Problem description
Copy each line of the data below with the word "informace".

Excerpts from a dataset

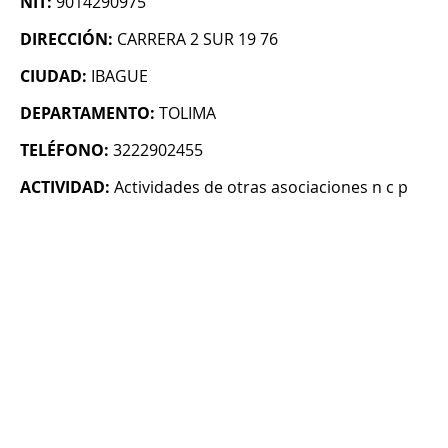
NIT:
9014290975
DIRECCIÓN:
CARRERA 2 SUR 19 76
CIUDAD:
IBAGUE
DEPARTAMENTO:
TOLIMA
TELÉFONO:
3222902455
ACTIVIDAD:
Actividades de otras asociaciones n c p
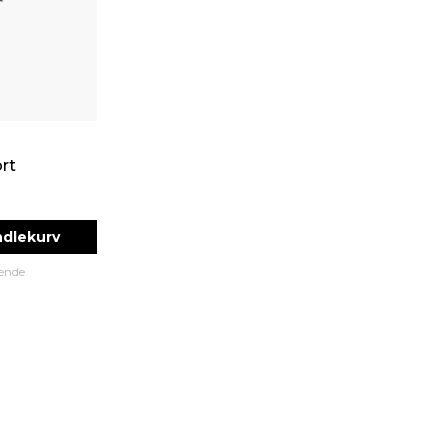
Utenpåliggende, Tak
rt
ndlekurv
ående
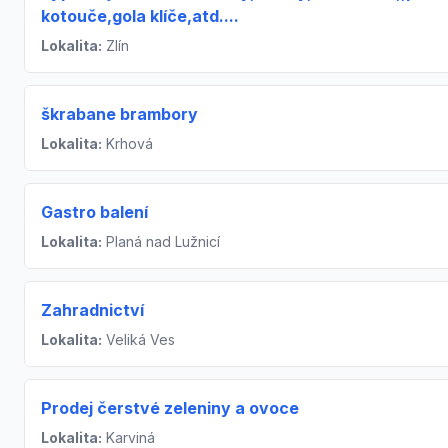
kotouče,gola klíče,atd....
Lokalita:
Zlín
škrabane brambory
Lokalita:
Krhová
Gastro balení
Lokalita:
Planá nad Lužnicí
Zahradnictví
Lokalita:
Veliká Ves
Prodej čerstvé zeleniny a ovoce
Lokalita:
Karviná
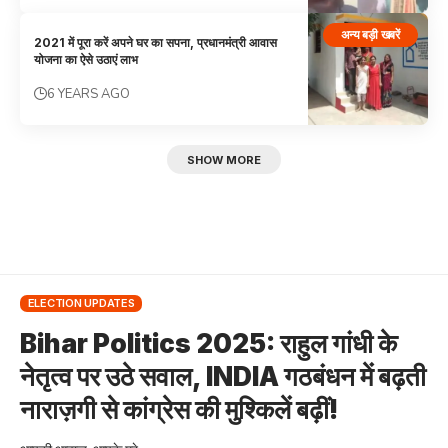
अन्य बड़ी खबरें
2021 में पूरा करें अपने घर का सपना, प्रधानमंत्री आवास
योजना का ऐसे उठाएं लाभ
6 YEARS AGO
SHOW MORE
ELECTION UPDATES
Bihar Politics 2025: राहुल गांधी के
नेतृत्व पर उठे सवाल, INDIA गठबंधन में बढ़ती
नाराज़गी से कांग्रेस की मुश्किलें बढ़ीं!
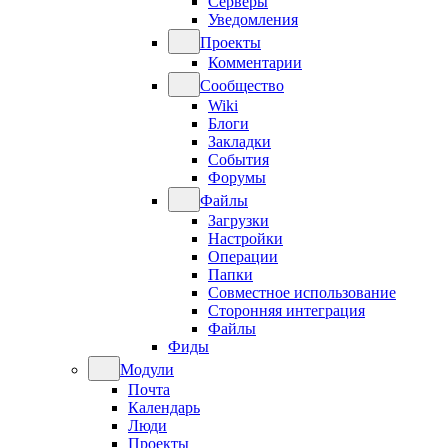
Серверы
Уведомления
Проекты
Комментарии
Сообщество
Wiki
Блоги
Закладки
События
Форумы
Файлы
Загрузки
Настройки
Операции
Папки
Совместное использование
Сторонняя интеграция
Файлы
Фиды
Модули
Почта
Календарь
Люди
Проекты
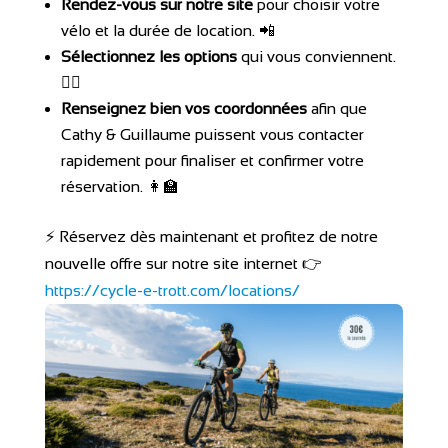
Rendez-vous sur notre site
pour choisir votre
vélo et la durée de location. 📲
Sélectionnez les options
qui vous conviennent.
🕵️‍♀️
Renseignez bien vos coordonnées
afin que
Cathy & Guillaume puissent vous contacter
rapidement pour finaliser et confirmer votre
réservation. 👩‍🏫
⚡️ Réservez dès maintenant et profitez de notre
nouvelle offre sur notre site internet 👉
https://cycle-e-trott.com/locations/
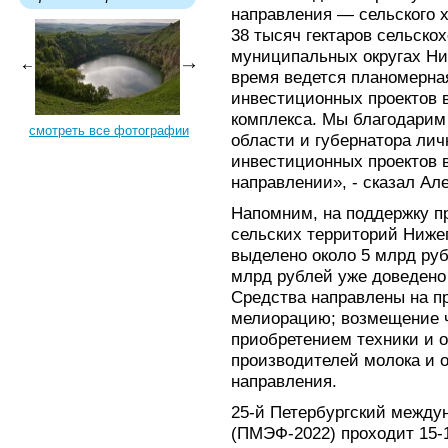
направления — сельского 
38 тысяч гектаров сельско
муниципальных округах Ни
время ведется планомерна
инвестиционных проектов 
комплекса. Мы благодарим
смотреть все фотографии
области и губернатора лич
инвестиционных проектов 
направлении», - сказал Ал
Напомним, на поддержку п
сельских территорий Ниже
выделено около 5 млрд руб
млрд рублей уже доведено
Средства направлены на п
мелиорацию; возмещение ч
приобретением техники и о
производителей молока и о
направления.
25-й Петербургский между
(ПМЭФ-2022) проходит 15-1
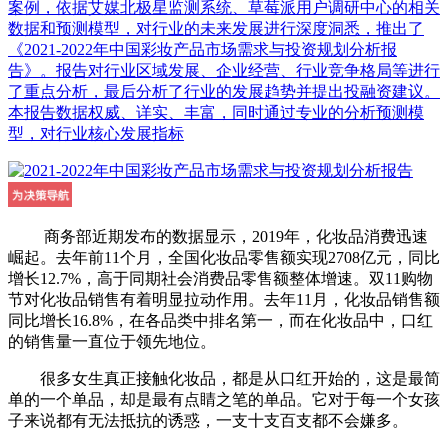
案例，依据艾媒北极星监测系统、草莓派用户调研中心的相关
数据和预测模型，对行业的未来发展进行深度洞悉，推出了
《2021-2022年中国彩妆产品市场需求与投资规划分析报
告》。报告对行业区域发展、企业经营、行业竞争格局等进行
了重点分析，最后分析了行业的发展趋势并提出投融资建议。
本报告数据权威、详实、丰富，同时通过专业的分析预测模
型，对行业核心发展指标
商务部近期发布的数据显示，2019年，化妆品消费迅速
崛起。去年前11个月，全国化妆品零售额实现2708亿元，同比
增长12.7%，高于同期社会消费品零售额整体增速。双11购物
节对化妆品销售有着明显拉动作用。去年11月，化妆品销售额
同比增长16.8%，在各品类中排名第一，而在化妆品中，口红
的销售量一直位于领先地位。
很多女生真正接触化妆品，都是从口红开始的，这是最简
单的一个单品，却是最有点睛之笔的单品。它对于每一个女孩
子来说都有无法抵抗的诱惑，一支十支百支都不会嫌多。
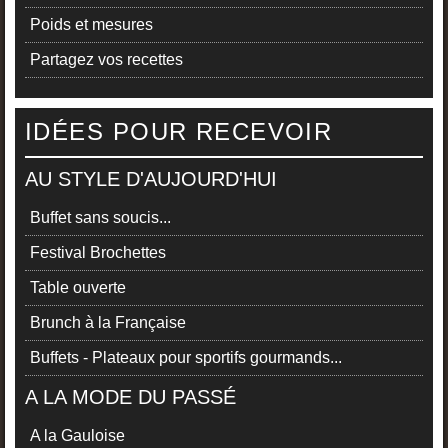
Poids et mesures
Partagez vos recettes
IDÉES POUR RECEVOIR
AU STYLE D'AUJOURD'HUI
Buffet sans soucis...
Festival Brochettes
Table ouverte
Brunch à la Française
Buffets - Plateaux pour sportifs gourmands...
A LA MODE DU PASSÉ
A la Gauloise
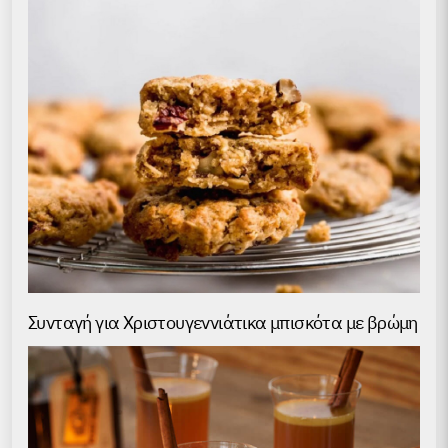
Συνταγή για Χριστουγεννιάτικα μπισκότα με βρώμη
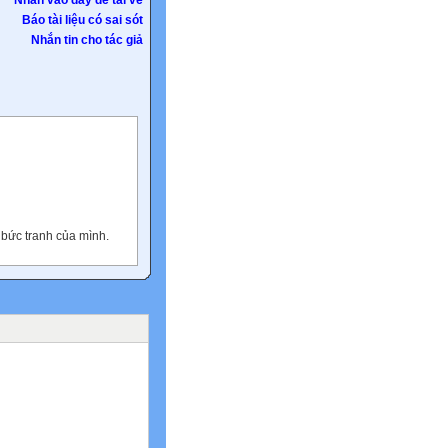
Nhấn vào đây để tải về
Báo tài liệu có sai sót
Nhắn tin cho tác giả
c bức tranh của mình.
hân dân và thiếu nhi một
trao quà quyên góp.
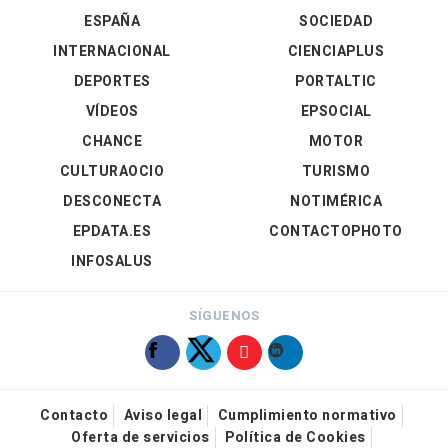
ESPAÑA
SOCIEDAD
INTERNACIONAL
CIENCIAPLUS
DEPORTES
PORTALTIC
VÍDEOS
EPSOCIAL
CHANCE
MOTOR
CULTURAOCIO
TURISMO
DESCONECTA
NOTIMÉRICA
EPDATA.ES
CONTACTOPHOTO
INFOSALUS
SÍGUENOS
Contacto
Aviso legal
Cumplimiento normativo
Oferta de servicios
Política de Cookies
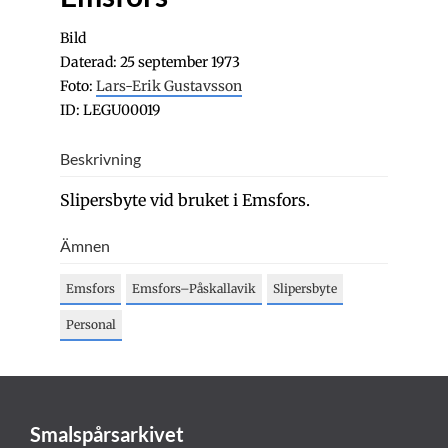
Bild
Daterad: 25 september 1973
Foto:
Lars-Erik Gustavsson
ID: LEGU00019
Beskrivning
Slipersbyte vid bruket i Emsfors.
Ämnen
Emsfors
Emsfors–Påskallavik
Slipersbyte
Personal
Smalspårsarkivet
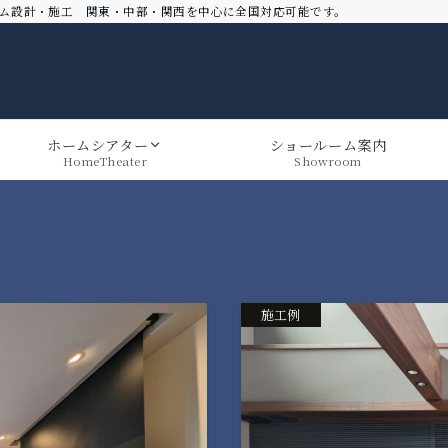
スマートホーム設計・施工 関東・中部・関西を中心に全国対応可能です。
ホームシアター
ショールーム案内
HomeTheater
Showroom
施工例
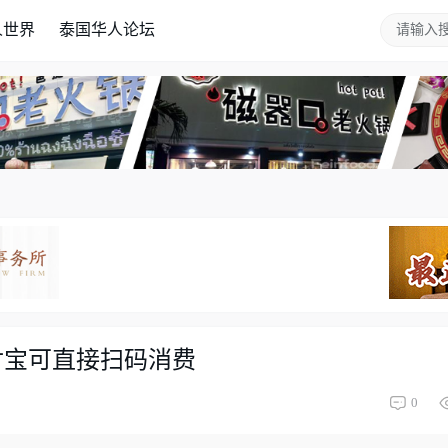
人世界
泰国华人论坛
付宝可直接扫码消费
0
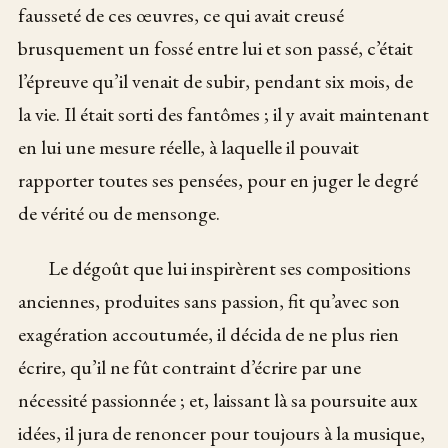
fausseté de ces œuvres, ce qui avait creusé
brusquement un fossé entre lui et son passé, c’était
l’épreuve qu’il venait de subir, pendant six mois, de
la vie. Il était sorti des fantômes ; il y avait maintenant
en lui une mesure réelle, à laquelle il pouvait
rapporter toutes ses pensées, pour en juger le degré
de vérité ou de mensonge.
Le dégoût que lui inspirèrent ses compositions
anciennes, produites sans passion, fit qu’avec son
exagération accoutumée, il décida de ne plus rien
écrire, qu’il ne fût contraint d’écrire par une
nécessité passionnée ; et, laissant là sa poursuite aux
idées, il jura de renoncer pour toujours à la musique,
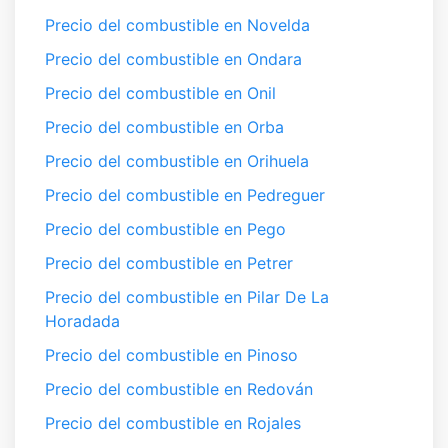
Precio del combustible en Novelda
Precio del combustible en Ondara
Precio del combustible en Onil
Precio del combustible en Orba
Precio del combustible en Orihuela
Precio del combustible en Pedreguer
Precio del combustible en Pego
Precio del combustible en Petrer
Precio del combustible en Pilar De La
Horadada
Precio del combustible en Pinoso
Precio del combustible en Redován
Precio del combustible en Rojales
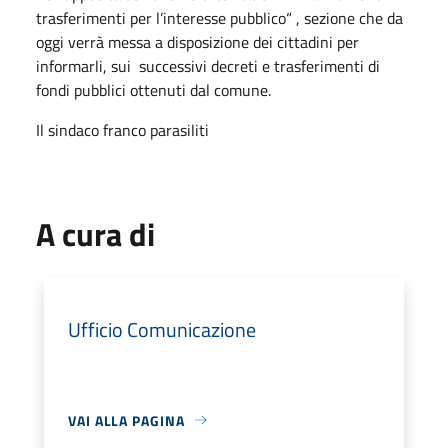
trasferimenti per l’interesse pubblico“ , sezione che da
oggi verrà messa a disposizione dei cittadini per
informarli, sui successivi decreti e trasferimenti di
fondi pubblici ottenuti dal comune.
Il sindaco franco parasiliti
A cura di
Ufficio Comunicazione
VAI ALLA PAGINA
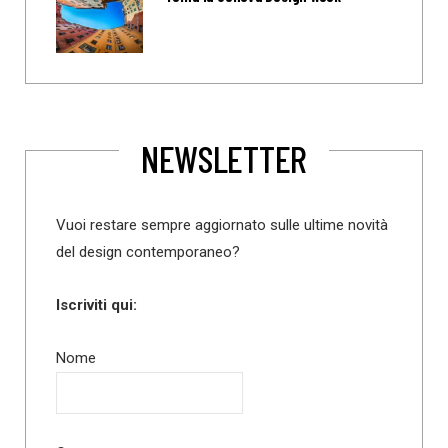
NEWSLETTER
Vuoi restare sempre aggiornato sulle ultime novità
del design contemporaneo?
Iscriviti qui:
Nome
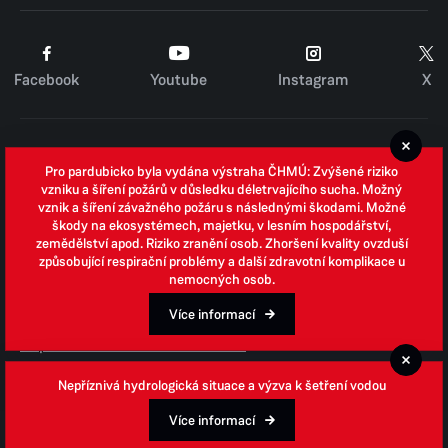
Facebook
Youtube
Instagram
X
Cookies
Pro pardubicko byla vydána výstraha ČHMÚ: Zvýšené riziko
Zpracování osobních údajů
vzniku a šíření požárů v důsledku déletrvajícího sucha. Možný
vznik a šíření závažného požáru s následnými škodami. Možné
Whistleblowing
škody na ekosystémech, majetku, v lesním hospodářství,
zemědělství apod. Riziko zranění osob. Zhoršení kvality ovzduší
Open data
způsobující respirační problémy a další zdravotní komplikace u
nemocných osob.
Povinně zveřejňované informace
Prohlášení o přístupnosti
Více informací
Odpovědi na žádosti o informace
Jednotné environmentální stanovisko
Nepříznivá hydrologická situace a výzva k šetření vodou
Více informací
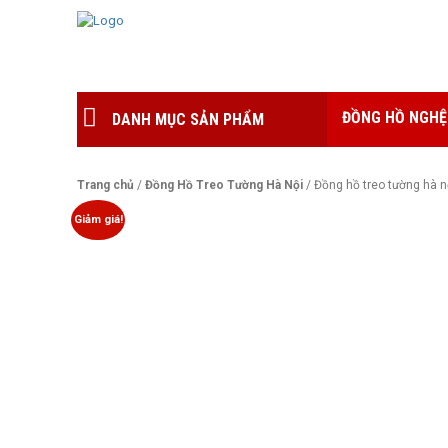
ĐỒNG HỒ NGHỆ
DANH MỤC SẢN PHẨM
Trang chủ
/
Đồng Hồ Treo Tường Hà Nội
/ Đồng hồ treo tường hà 
Giảm giá!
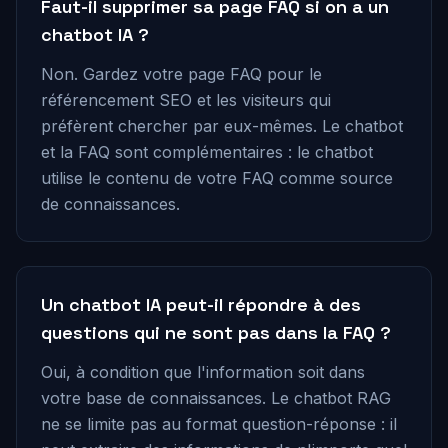
Faut-il supprimer sa page FAQ si on a un
chatbot IA ?
Non. Gardez votre page FAQ pour le
référencement SEO et les visiteurs qui
préfèrent chercher par eux-mêmes. Le chatbot
et la FAQ sont complémentaires : le chatbot
utilise le contenu de votre FAQ comme source
de connaissances.
Un chatbot IA peut-il répondre à des
questions qui ne sont pas dans la FAQ ?
Oui, à condition que l'information soit dans
votre base de connaissances. Le chatbot RAG
ne se limite pas au format question-réponse : il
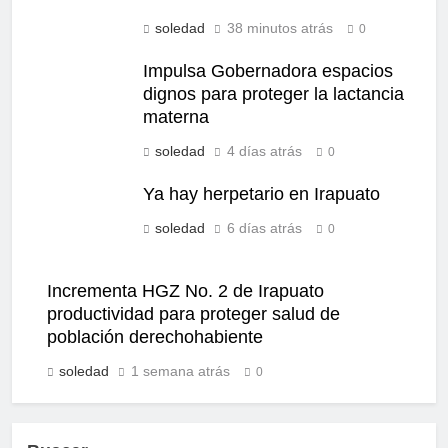
soledad
38 minutos atrás
0
Impulsa Gobernadora espacios
dignos para proteger la lactancia
materna
soledad
4 días atrás
0
Ya hay herpetario en Irapuato
soledad
6 días atrás
0
Incrementa HGZ No. 2 de Irapuato
productividad para proteger salud de
población derechohabiente
soledad
1 semana atrás
0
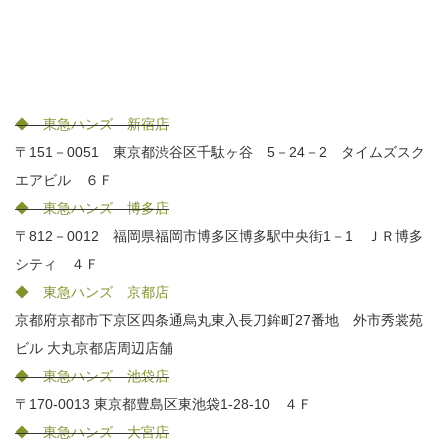
◆ 東急ハンズ 新宿店
〒151－0051 東京都渋谷区千駄ヶ谷 5－24－2 タイムズスク
エアビル ６Ｆ
◆ 東急ハンズ 博多店
〒812－0012 福岡県福岡市博多区博多駅中央街1－1 ＪＲ博多
シティ ４Ｆ
◆ 東急ハンズ 京都店
京都府京都市下京区四条通烏丸東入長刀鉾町27番地 外市秀裳苑
ビル 大丸京都店周辺店舗
◆ 東急ハンズ 池袋店
〒170-0013 東京都豊島区東池袋1-28-10 ４Ｆ
◆ 東急ハンズ 大宮店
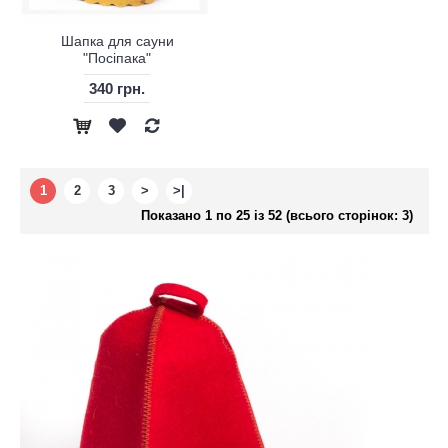
Шапка для сауни
"Посіпака"
340 грн.
1
2
3
>
>|
Показано 1 по 25 із 52 (всього сторінок: 3)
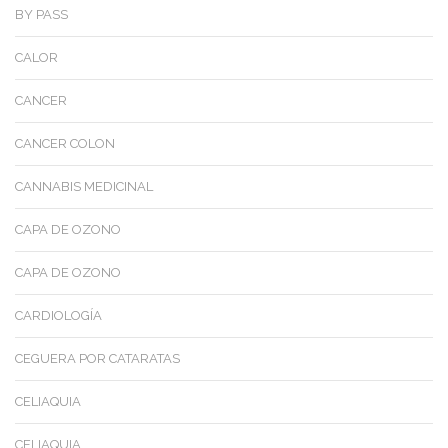
BY PASS
CALOR
CANCER
CANCER COLON
CANNABIS MEDICINAL
CAPA DE OZONO
CAPA DE OZONO
CARDIOLOGÍA
CEGUERA POR CATARATAS
CELIAQUIA
CELIAQUIA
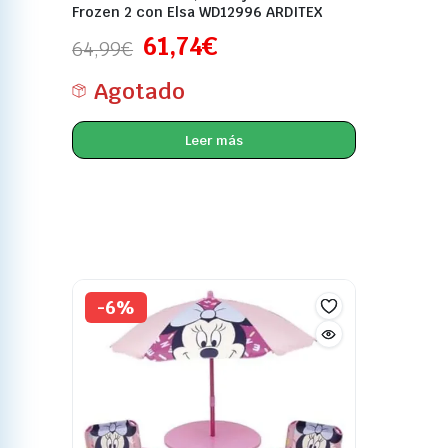
Frozen 2 con Elsa WD12996 ARDITEX
61,74
€
64,99
€
Agotado
Leer más
-6%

Exercise result
Povinně zveřejňované informace
Odpovědi na žádosti o informace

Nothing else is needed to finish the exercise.